A little lower down, the walls of a castle rose out of the river, with strong water-gates and a wharf outside, and lofty gabled halls behind—Domus Teutonicorum. Olav fixed his eyes on the castle as he drifted past in his little boat. It booted little for folk of other lands to contend with these merchants of Almaine; bitterly he reflected that no doubt the day would come when they would found their hanse on Oslo wharves too. But it was a fair house, this of theirs, as everything that bears witness of strength is fair in its way.
He turned and rowed up against the stream. Now he passed the south-western water-tower of the town wall and could see the whole western sweep of the wall from the outside, with the towers and barbicans before the gates. Soon the roofs of the Knights Templars’ prœceptorium appeared above the trees.
Olav had never been out there, but Galfrid said he ought to go on a Friday morning. Then they carried out into the field an immense red cross, and while a priest preached to the people, the knights stood around, clad in mail with drawn swords in their hands, the points raised to heaven; they stood as though cast in bronze. And their priest must be the most powerful of preachers, for the people wept and sobbed, both men and women.
Olav’s thoughts were busied, half toying, with this monastery of warriors. He had heard that the Pope had given their Grand Prior the same right of loosing and binding as he had himself. Before a man was admitted to the brotherhood he had to confess all the sins he had committed in his life, both atoned and unatoned—and of the severe penance he had to undergo the world heard no more than it hears of what is done in purgatory.
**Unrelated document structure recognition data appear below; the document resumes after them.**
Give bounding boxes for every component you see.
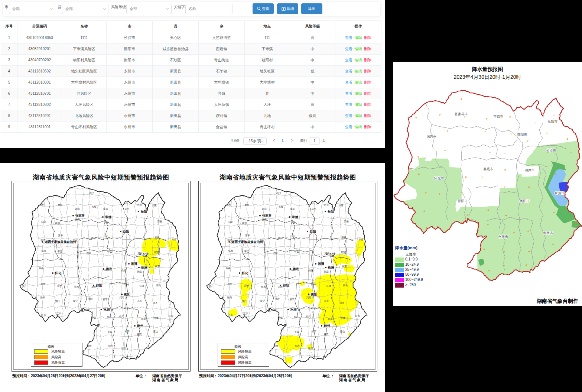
svg-text:邵阳市: 邵阳市 (458, 199, 468, 203)
svg-text:攸县: 攸县 (225, 267, 231, 269)
svg-text:津市: 津市 (58, 234, 64, 237)
svg-text:泸溪: 泸溪 (152, 204, 157, 207)
svg-text:岳阳市: 岳阳市 (548, 120, 558, 123)
svg-text:怀化: 怀化 (241, 271, 249, 275)
svg-text:澧县: 澧县 (344, 220, 349, 223)
svg-text:长沙市: 长沙市 (546, 149, 556, 152)
svg-text:醴陵: 醴陵 (341, 251, 347, 254)
svg-text:株洲: 株洲 (328, 266, 334, 269)
svg-text:桑植: 桑植 (58, 204, 63, 207)
svg-text:石门: 石门 (276, 192, 281, 194)
svg-text:张家界: 张家界 (262, 214, 272, 217)
svg-text:沅陵: 沅陵 (41, 221, 46, 224)
svg-text:会同: 会同 (295, 344, 300, 347)
svg-text:桃源: 桃源 (242, 222, 247, 225)
svg-text:宜章: 宜章 (328, 317, 333, 320)
svg-text:城步: 城步 (88, 297, 94, 300)
svg-text:张家界市: 张家界市 (455, 112, 468, 116)
svg-text:宁乡: 宁乡 (107, 251, 113, 254)
svg-text:衡山: 衡山 (324, 270, 329, 273)
svg-text:临湘: 临湘 (228, 249, 233, 252)
svg-text:东安: 东安 (324, 299, 329, 302)
svg-text:道县: 道县 (153, 301, 158, 304)
svg-text:江永: 江永 (41, 314, 46, 317)
svg-text:平江: 平江 (58, 250, 63, 253)
svg-text:湘潭: 湘潭 (131, 262, 138, 266)
svg-text:炎陵: 炎陵 (308, 269, 313, 272)
svg-text:涟源: 涟源 (140, 285, 145, 288)
svg-text:娄底: 娄底 (292, 267, 299, 271)
svg-text:临武: 临武 (306, 315, 311, 318)
svg-text:桃源: 桃源 (55, 222, 61, 225)
svg-text:嘉禾: 嘉禾 (294, 315, 299, 318)
svg-text:慈利: 慈利 (226, 203, 231, 206)
svg-text:花垣: 花垣 (124, 207, 130, 210)
svg-text:邵阳: 邵阳 (282, 284, 289, 287)
svg-text:桂东: 桂东 (168, 315, 174, 317)
svg-text:嘉禾: 嘉禾 (107, 315, 112, 318)
svg-text:张家界: 张家界 (75, 214, 85, 217)
svg-text:绥宁: 绥宁 (260, 299, 265, 302)
svg-text:武冈: 武冈 (306, 296, 311, 299)
svg-text:醴陵: 醴陵 (155, 251, 160, 254)
svg-text:汉寿: 汉寿 (75, 218, 80, 221)
svg-text:沅江: 沅江 (104, 234, 109, 237)
svg-text:新宁: 新宁 (103, 298, 108, 301)
svg-text:龙山: 龙山 (262, 207, 267, 210)
svg-text:花垣: 花垣 (311, 207, 317, 210)
svg-text:蓝山: 蓝山 (153, 330, 159, 333)
svg-text:祁东: 祁东 (261, 285, 266, 288)
svg-text:新田: 新田 (324, 333, 329, 336)
svg-text:长沙: 长沙 (329, 252, 336, 256)
svg-text:衡东: 衡东 (155, 265, 160, 268)
svg-text:炎陵: 炎陵 (121, 269, 127, 272)
svg-text:隆回: 隆回 (40, 296, 45, 299)
svg-text:新田: 新田 (137, 333, 142, 336)
svg-text:靖州: 靖州 (308, 347, 313, 349)
svg-text:隆回: 隆回 (227, 296, 232, 299)
svg-text:湘潭: 湘潭 (318, 262, 325, 266)
svg-text:道县: 道县 (340, 301, 345, 304)
svg-text:临武: 临武 (119, 315, 124, 318)
svg-text:武冈: 武冈 (119, 296, 124, 299)
svg-text:桂东: 桂东 (355, 315, 361, 317)
svg-text:桂阳: 桂阳 (311, 330, 316, 333)
svg-text:怀化市: 怀化市 (434, 176, 444, 180)
svg-text:郴州: 郴州 (137, 324, 143, 328)
svg-text:株洲: 株洲 (141, 266, 147, 269)
svg-text:城步: 城步 (275, 297, 280, 300)
svg-text:沅江: 沅江 (291, 234, 296, 237)
svg-text:宁远: 宁远 (91, 316, 97, 319)
svg-text:江华: 江华 (56, 312, 62, 315)
svg-text:桃江: 桃江 (278, 237, 283, 240)
svg-text:双牌: 双牌 (87, 344, 92, 347)
svg-text:祁东: 祁东 (74, 285, 79, 288)
svg-text:桃江: 桃江 (91, 237, 97, 240)
svg-text:洞口: 洞口 (242, 300, 247, 303)
svg-text:益阳: 益阳 (123, 230, 129, 233)
svg-text:慈利: 慈利 (39, 203, 45, 206)
svg-text:津市: 津市 (245, 234, 250, 237)
svg-text:株洲市: 株洲市 (555, 191, 565, 195)
svg-text:浏阳: 浏阳 (273, 252, 278, 255)
svg-text:耒阳: 耒阳 (41, 282, 46, 285)
svg-text:常宁: 常宁 (57, 285, 62, 288)
svg-text:宜章: 宜章 (141, 317, 146, 320)
svg-text:汉寿: 汉寿 (262, 218, 267, 221)
svg-text:绥宁: 绥宁 (73, 299, 78, 302)
svg-text:保靖: 保靖 (103, 208, 108, 210)
svg-text:常德: 常德 (292, 215, 299, 219)
svg-text:泸溪: 泸溪 (339, 204, 344, 207)
svg-text:湘潭市: 湘潭市 (525, 168, 535, 172)
svg-text:永顺: 永顺 (279, 205, 284, 208)
svg-text:资兴: 资兴 (295, 331, 300, 334)
svg-text:桑植: 桑植 (245, 204, 250, 207)
svg-text:龙山: 龙山 (75, 207, 80, 210)
svg-text:永州市: 永州市 (498, 235, 508, 239)
svg-text:沅陵: 沅陵 (228, 221, 233, 224)
svg-text:宁远: 宁远 (278, 316, 283, 319)
svg-text:宁乡: 宁乡 (294, 251, 299, 254)
svg-text:邵阳: 邵阳 (95, 284, 102, 287)
svg-text:攸县: 攸县 (39, 267, 44, 269)
svg-text:长沙: 长沙 (142, 252, 149, 256)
They had strange customs, folk said—he who would enter their ranks was compelled to strip naked and lie thus for a night in an open grave in the floor of the church, as a sign that he was dead to all his former life.
He had seen the Templars ride through London more than once; they were clad in chain armour from the throat to the soles of their feet, with a red cross on their white tunic, which they wore over the shirt of mail, and on their white mantle; their great battle-maces also bore the sign of the cross. He had heard of the warrior monks before, but never seen them.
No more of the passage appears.